2 histoires qui se retrouvent dans un roman.

D'abord un fait réel, le mal des ardents, appelé aussi feu de saint Antoine, feu de saint Martial, peste de feu, feu sacré, feu d'enfer et dorénavant appelé « Ergotisme ». Les personnes atteintes de cette maladie étaient victimes de gangrène et pouvaient en mourir. Ils ressentaient un feu immense en eux, d'où le nom « feu des ardents ». Dans le roman, les villageois sont petits à petits atteints par cette maladie.

L'autre histoire, tourne autour des personnages de ce romans, la dame de Gisphild, Isentraud, Goda, Abrielle, Arbogast et Bruny. J'ai trouvé ces personnages sans vie, qui n'ont pas essayé de changer le destin des autres ou d'eux-mêmes. Je n'ai pas réussi à les apprécier ou à les détester et c'est bien la 1ère fois que cela m'arrive.

Quand j'ai fini de lire le livre, j'ai trouvé qu'il manquait une fin.
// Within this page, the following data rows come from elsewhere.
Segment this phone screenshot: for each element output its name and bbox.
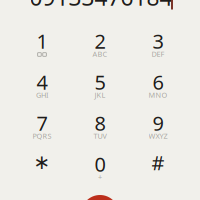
staticText: PQRS xyxy=(32,131,52,141)
staticText: TUV xyxy=(94,131,106,141)
staticText: 3 xyxy=(152,27,164,55)
staticText: 1 xyxy=(36,27,48,55)
staticText: MNO xyxy=(148,90,168,100)
staticText: ABC xyxy=(92,49,108,59)
staticText: WXYZ xyxy=(148,131,168,141)
staticText: # xyxy=(152,149,164,176)
button[interactable]: 4 xyxy=(15,68,69,108)
button[interactable]: 8 xyxy=(73,109,127,149)
button[interactable]: 6 xyxy=(131,68,185,108)
button[interactable]: 1 xyxy=(15,27,69,67)
button[interactable]: 7 xyxy=(15,109,69,149)
button[interactable]: 3 xyxy=(131,27,185,67)
staticText: GHI xyxy=(36,90,48,100)
staticText: 09133476184 xyxy=(30,0,172,12)
staticText: 7 xyxy=(36,109,48,137)
staticText: 4 xyxy=(36,68,48,96)
staticText: + xyxy=(98,172,102,182)
staticText: 8 xyxy=(94,109,106,137)
staticText: 6 xyxy=(152,68,164,96)
staticText: DEF xyxy=(152,49,164,59)
button[interactable]: Call xyxy=(81,195,119,200)
staticText: 0 xyxy=(94,150,106,178)
staticText: 5 xyxy=(94,68,106,96)
staticText: ∗ xyxy=(34,150,50,174)
staticText: 2 xyxy=(94,27,106,55)
button[interactable]: Pound xyxy=(131,150,185,190)
button[interactable]: Star xyxy=(15,150,69,190)
button[interactable]: 2 xyxy=(73,27,127,67)
button[interactable]: 0 xyxy=(73,150,127,190)
staticText: JKL xyxy=(94,90,106,100)
button[interactable]: 5 xyxy=(73,68,127,108)
staticText: 9 xyxy=(152,109,164,137)
button[interactable]: 9 xyxy=(131,109,185,149)
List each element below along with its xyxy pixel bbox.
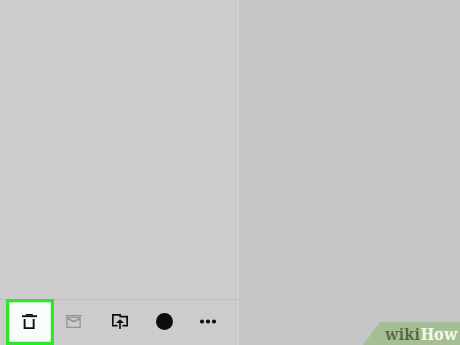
- staticText: wiki: [385, 323, 421, 345]
- button[interactable]: Archive: [51, 299, 95, 344]
- button[interactable]: Move to: [98, 299, 142, 344]
- button[interactable]: More options: [186, 299, 230, 344]
- button[interactable]: Mark as unread: [142, 299, 186, 344]
- staticText: How: [421, 323, 458, 345]
- button[interactable]: Delete: [6, 299, 53, 345]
En le lisant, il m'a donné l'impression d'avoir manqué le début et de ne pas avoir assisté à la fin.

Si j'ai été jusqu'au bout du roman, c'est parce que je me disais que l'intérêt du roman n'allait pas tarder à se montrer, mais rien n'a réussi à me faire changer d'avis.

Ce roman n'a pas eu d'effet sur moi, mais il en faut pour tous les goûts et je suis certaine que d'autres lecteurs trouveront certainement un intérêt à l'histoire et l'apprécieront à sa juste valeur.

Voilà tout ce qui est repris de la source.